NEWS RELEASE FROM CITY OF BURLINGTON: Late yesterday afternoon, the City of Burlington received test results from its Covid-19 Wastewater Monitoring Program that detected evidence of two Covid-19 mutations that are associated with the B.1.1.7 variant, which was first detected in the United Kingdom. Though this finding will not be definitive until it is confirmed through genomic sequencing, it indicates that the B.1.1.7 variant is likely now present in Burlington at a low level. The B.1.1.7 variant has been found in 34 U.S. states according to the C.D.C., and has not previously been identified in Vermont.
“As we have anticipated would happen, we now have strong indication that the more transmissible variant of Covid-19 that originated in the U.K. is circulating here in Burlington,” said Mayor Miro Weinberger. “By identifying this early, while there appear to be very low levels of the new variant, we have an opportunity to heighten our vigilance and slow the spread of this more contagious form of the virus in the weeks ahead – which will be critical weeks when many of our most vulnerable community members will receive the vaccine. It is now more important than ever that Burlingtonians practice the public health strategies that have served us so well over the last year.”

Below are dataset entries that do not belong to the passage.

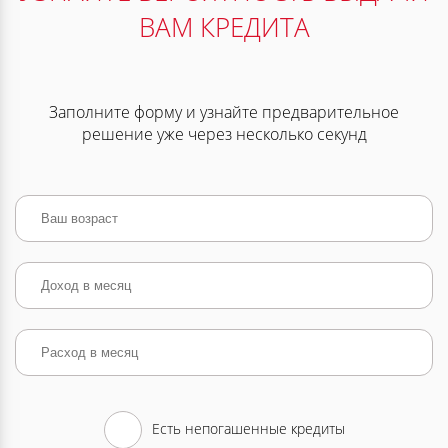
ВАМ КРЕДИТА
Заполните форму и узнайте предварительное
решение уже через несколько секунд
Есть непогашенные кредиты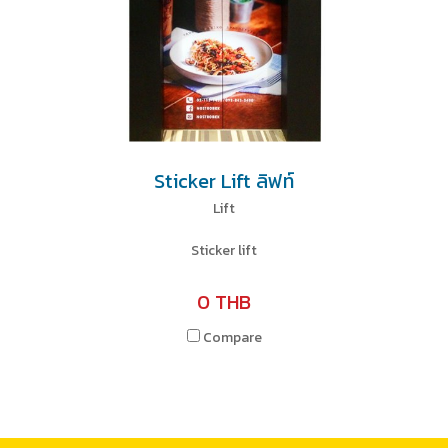
Sticker Lift ลิฟท์
Lift
Sticker lift
0 THB
Compare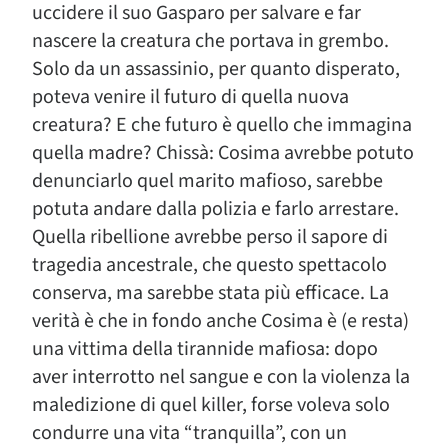
uccidere il suo Gasparo per salvare e far
nascere la creatura che portava in grembo.
Solo da un assassinio, per quanto disperato,
poteva venire il futuro di quella nuova
creatura? E che futuro è quello che immagina
quella madre? Chissà: Cosima avrebbe potuto
denunciarlo quel marito mafioso, sarebbe
potuta andare dalla polizia e farlo arrestare.
Quella ribellione avrebbe perso il sapore di
tragedia ancestrale, che questo spettacolo
conserva, ma sarebbe stata più efficace. La
verità è che in fondo anche Cosima è (e resta)
una vittima della tirannide mafiosa: dopo
aver interrotto nel sangue e con la violenza la
maledizione di quel killer, forse voleva solo
condurre una vita “tranquilla”, con un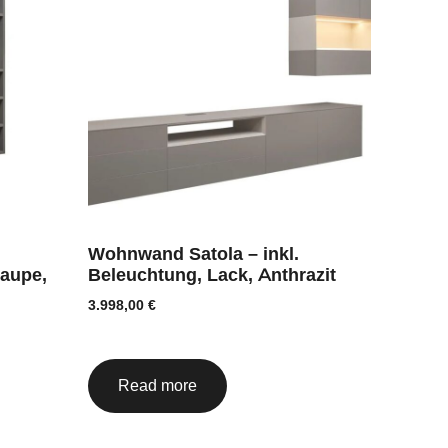
Wohnwand Satola – inkl.
taupe,
Beleuchtung, Lack, Anthrazit
3.998,00
€
Read more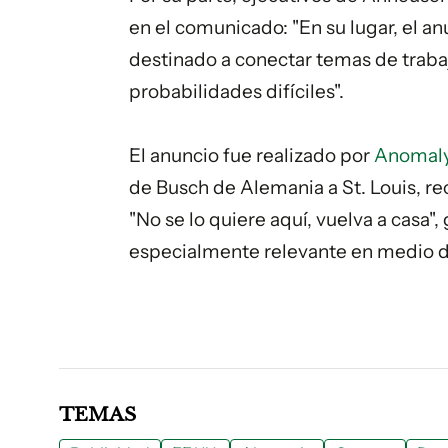
en el comunicado: "En su lugar, el a
destinado a conectar temas de traba
probabilidades difíciles".
El anuncio fue realizado por
Anomal
de Busch de Alemania a St. Louis, re
"No se lo quiere aquí, vuelva a casa
especialmente relevante en medio del
TEMAS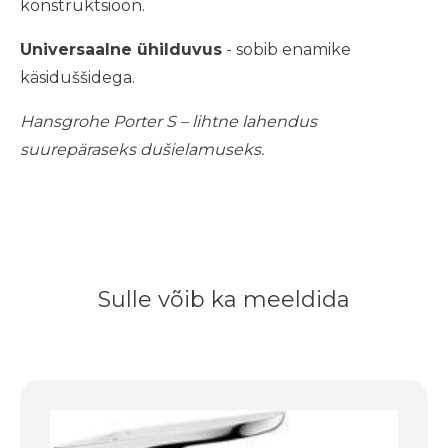
konstruktsioon.
Universaalne ühilduvus
- sobib enamike
käsiduššidega.
Hansgrohe Porter S – lihtne lahendus
suurepäraseks dušielamuseks.
Sulle võib ka meeldida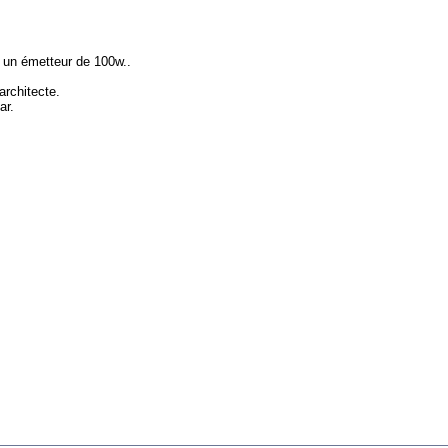
un émetteur de 100w..
 architecte.
ar.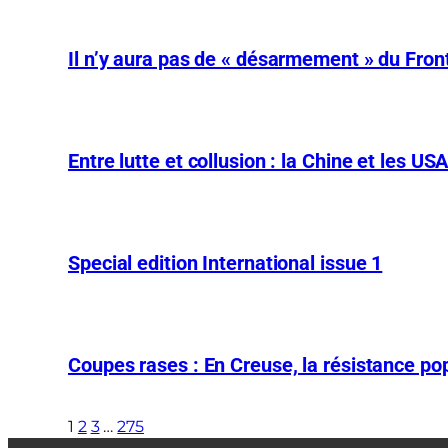
Il n’y aura pas de « désarmement » du Front
Entre lutte et collusion : la Chine et les US
Special edition International issue 1
Coupes rases : En Creuse, la résistance pop
1
2
3
…
275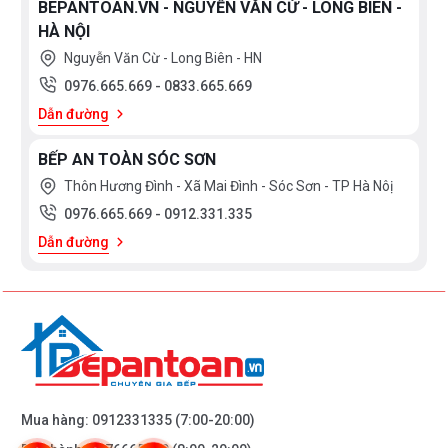
BEPANTOAN.VN - NGUYỄN VĂN CỪ - LONG BIÊN -
HÀ NỘI
Nguyễn Văn Cừ - Long Biên - HN
0976.665.669
-
0833.665.669
Dẫn đường
BẾP AN TOÀN SÓC SƠN
Thôn Hương Đình - Xã Mai Đình - Sóc Sơn - TP Hà Nôị
0976.665.669
-
0912.331.335
Dẫn đường
Mua hàng:
0912331335
(7:00-20:00)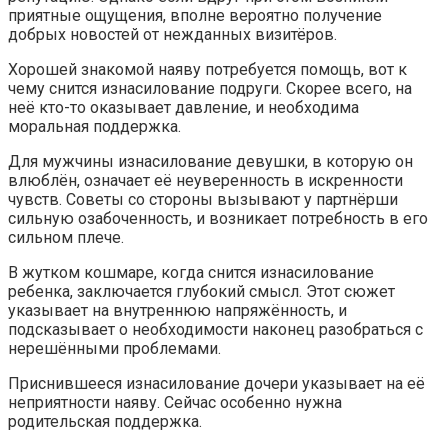
приятные ощущения, вполне вероятно получение
добрых новостей от нежданных визитёров.
Хорошей знакомой наяву потребуется помощь, вот к
чему снится изнасилование подруги. Скорее всего, на
неё кто-то оказывает давление, и необходима
моральная поддержка.
Для мужчины изнасилование девушки, в которую он
влюблён, означает её неуверенность в искренности
чувств. Советы со стороны вызывают у партнёрши
сильную озабоченность, и возникает потребность в его
сильном плече.
В жутком кошмаре, когда снится изнасилование
ребенка, заключается глубокий смысл. Этот сюжет
указывает на внутреннюю напряжённость, и
подсказывает о необходимости наконец разобраться с
нерешёнными проблемами.
Приснившееся изнасилование дочери указывает на её
неприятности наяву. Сейчас особенно нужна
родительская поддержка.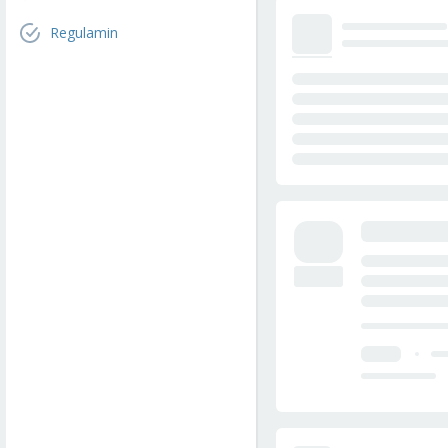
Regulamin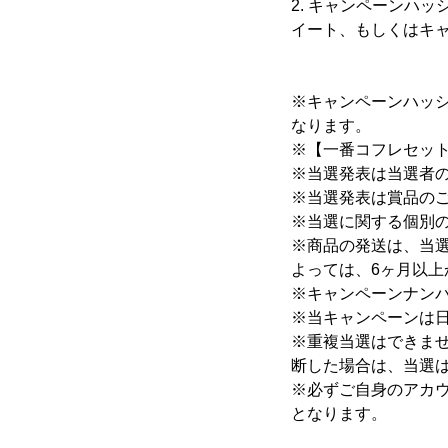
2. キャンペーンハ
イート、もしくはキ
※キャンペーンハッ
なります。
※【一番コフレセット
※当選発表は当選者のみ
※当選発表は賞品の
※当選に関する個別
※商品の発送は、当選
よっては、6ヶ月以上
※キャンペーンナン
※当キャンペーンは
※重複当選はできませ
断した場合は、当選は
※必ずご自身のアカウ
となります。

The mutations associated with the variant were located in a sample from the City’s Main Wastewater Treatment Plant, which serves the City’s downtown, Old North End, South End, and parts of the Hill Section. These mutations have not yet been identified in samples from the City’s two other treatment plants, indicating limited spread in the community to date.
Wastewater monitoring data is best used to indicate the detection or non-detection of the virus and to indicate trends over time, and cannot be used to determine how many people may be sick with Covid-19. However, the volume of the mutations associated with the variant identified at this point is so low as to be close to the level of detection, which also suggests that if the variant is present in the Burlington community it is not yet widespread. Further, the City’s Wastewater Monitoring Program is currently showing a low overall concentration of Covid-19 RNA on a generally stable or downward trend across different parts of the City.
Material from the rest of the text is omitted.